Notre corpus de travail est constitué des Regrets et de La Deffence et illustration de la langue
françoyse de Joachim Du Bellay, des Amours de Pierre de Ronsard, des Œuvres complètes de
Louise Labé, de Pantagruel et Gargantua de François Rabelais, des Essais de Michel de
Montaigne, de l’Heptaméron de Marguerite de Navarre, de l’Astrée d’Honoré d’Urfé et du
Cid, de Médée et de l’Illusion comique de Pierre Corneille.

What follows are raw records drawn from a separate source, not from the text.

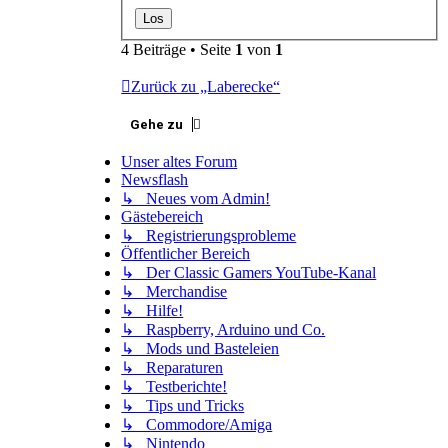
4 Beiträge • Seite
1
von
1
Zurück zu „Laberecke“
Gehe zu
Unser altes Forum
Newsflash
↳ Neues vom Admin!
Gästebereich
↳ Registrierungsprobleme
Öffentlicher Bereich
↳ Der Classic Gamers YouTube-Kanal
↳ Merchandise
↳ Hilfe!
↳ Raspberry, Arduino und Co.
↳ Mods und Basteleien
↳ Reparaturen
↳ Testberichte!
↳ Tips und Tricks
↳ Commodore/Amiga
↳ Nintendo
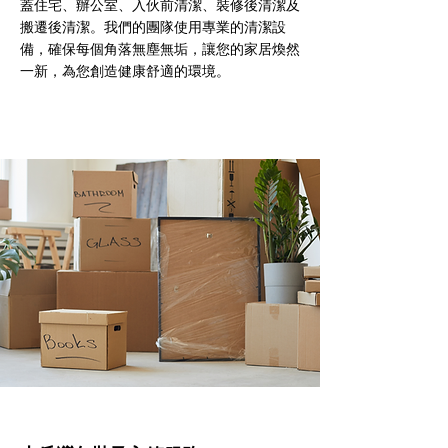
蓋住宅、辦公室、入伙前清潔、裝修後清潔及
搬遷後清潔。我們的團隊使用專業的清潔設
備，確保每個角落無塵無垢，讓您的家居煥然
一新，為您創造健康舒適的環境。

D’un point de vue morphologique, nous avons d’abord constaté que les grammaires du
français préclassique visaient non seulement à estomper les différences de prononciation
existant dans le royaume, mais encore à résoudre les difficultés d’ordre graphique qui en
résultaient, en assumant l’unité et la singularité de la langue française aussi bien dans sa
prononciation que dans son orthographe. De ce constat résulte un enjeu morphologique
majeur : le travail d’unification et de simplification progressive des paradigmes du subjonctif
de type médiéval dont découlent la généralisation de la béquille du subjonctif (exception faite
des tours lexicalisés), la simplification et l’unification des radicaux et des désinences.
Grâce à la béquille du subjonctif, l’identification du mode devient plus évidente, et la
béquille la marque et l’indice du subjonctif.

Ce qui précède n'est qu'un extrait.